Millones de niños trabajan en sectores potencialmente peligrosos como la agricultura, la minería y el curtido, mientras existen viviendas sociales con presencia de amianto, plomo, formaldehído y otras sustancias tóxicas.

Camino al matadero

En el informe, que será presentado al Consejo de Derechos Humanos, el experto denuncia la existencia de “zonas de sacrificio” residenciales, marcadas por la injusticia ambiental que les provoca la exposición extrema a la contaminación y las sustancias tóxicas.

A falta de uno más edulcorado, se le ha echado mano a ese término de tinte eutanásico. Con este definían durante la Guerra Fría, las zonas que quedaban inhabitables debido a los altos y persistentes niveles de radiación generados por los experimentos nucleares.

Pero estas nuevas zonas de sacrificio no están deshabitadas. Son comunidades desfavorecidas –por supuesto, los sitios contaminados suelen encontrarse allí– y sus residentes sufren consecuencias negativas en su salud física y mental, y violaciones de sus derechos.

Se calcula que en Europa hay 2,8 millones de zonas, y en los Estados Unidos se han delimitado más de mil sitios nacionales de saneamiento prioritario, entre cientos de miles de emplazamientos contaminados. Mientras, en países de ingreso bajo y mediano se generan muchas nuevas con la industrialización y al extractivismo.
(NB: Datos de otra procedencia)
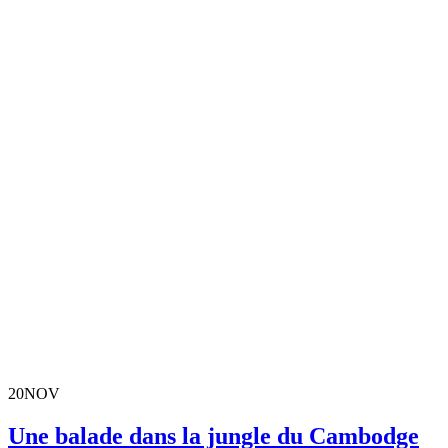
20
NOV
Une balade dans la jungle du Cambodge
¿Será escuchado esta vez al relator especial de las Naciones Unidas, David R. Boyd, quien pide detoxificar urgentemente estas zonas y eliminar las injusticias ambientales? Estas, que contradicen el desarrollo sostenible y pisotean la dignidad y los derechos humanos, suelen crearse con la connivencia de gobiernos ricos y pobres, y de empresas con cuchillos en la boca.

“El hecho de que sigan existiendo zonas de sacrificio –sentencia David Boyd– es una mancha en la conciencia colectiva de la humanidad”.